# Trigonometry Limit

1. Oct 29, 2015

### songoku

1. The problem statement, all variables and given/known data
Find the value of:

lim x approaches 0 of : (3x - sin 3x) / (x2 sin x)

2. Relevant equations
Trigonometry identity
Limit properties
No L'hopital rule

3. The attempt at a solution
I tried changing sin 3x to -4sin3x + 3 sin x but then I stuck. Is changing sin 3x correct way to start solving the question?

Thanks

2. Oct 29, 2015

### Svein

You do remember that $\lim_{z\rightarrow 0}\frac{\sin(z)}{z}=1$?

3. Oct 29, 2015

### songoku

Yes I do but I don't know how to use it to solve this question.

Dividing all the terms by x resulting in:

$\lim_{x\rightarrow 0} {\frac{3 - \frac{\sin(3x)}{x}}{x \sin(x)}}$

$= \lim_{x\rightarrow 0} \frac{3 - 3}{x \sin(x)}$

Then stuck

4. Oct 29, 2015

### haruspex

That step is not valid. You cannot take the limit in the numerator only, then in the denominator. The two must be done together.
I would expand sin() as a power series, keeping two or three terms. Not sure if that would be considered allowable in your context.

5. Oct 30, 2015

### songoku

Sorry that is not allowed. No other way to solve it?

6. Oct 30, 2015

### Staff: Mentor

What's the context for this problem? By that, I mean where did you see this problem? The limit is apparently 4.5, but the only way I've been able to get that is by using haruspex's suggestion, in addition to using Excel to approximate the limit.

7. Oct 30, 2015

### SammyS

Staff Emeritus
It does look like your initial approach can get you part way there.

$\displaystyle \ \frac {3x-\sin(3x)}{x^2 \sin(x)} = \frac {3x-3\sin(x)+4\sin^3(x)}{x^2 \sin(x)} \$

$\displaystyle \ =\frac {3x-3\sin(x)}{x^2 \sin(x)} + \frac {4\sin^3(x)}{x^2 \sin(x)} \$​

The limit of the second term is straight forward.

The first term remains somewhat a problem. Maybe Mark or haruspex has an idea for that.

Last edited: Oct 31, 2015
8. Oct 31, 2015

### songoku

From a book I use in high school. This is the question from exercise in the book. The question says: find the limit of the following, then there are a lot of limit questions, from (a) to (z).
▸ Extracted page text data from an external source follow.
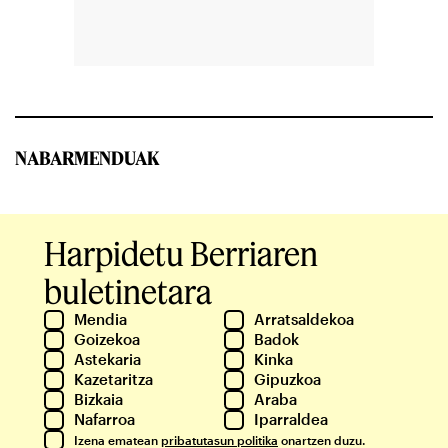
NABARMENDUAK
Harpidetu Berriaren
buletinetara
Mendia
Arratsaldekoa
Goizekoa
Badok
Astekaria
Kinka
Kazetaritza
Gipuzkoa
Bizkaia
Araba
Nafarroa
Iparraldea
Izena ematean
pribatutasun politika
onartzen duzu.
One of the question is exactly as I posted. The book doesn't cover about power series and at that point (when I saw that question), I haven't learn about L'hopital rule yet.

Maybe the question is misplaced, should not be on that part of exercise. I should cover L'hopital rule or power series first before solving that type of question.

Thanks a lot for all the help

9. Oct 31, 2015

### Staff: Mentor

Regarding the first term of what Sammy shows above, the only techniques that I can think of are 1) expanding the sin(3x) term (which would be $3x - \frac{3x^3}{3!}$ plus terms of degree 5 and higher), or 2) using L'Hopital's rule, which has to be applied four times.. Either way gives the result I showed in my earlier post.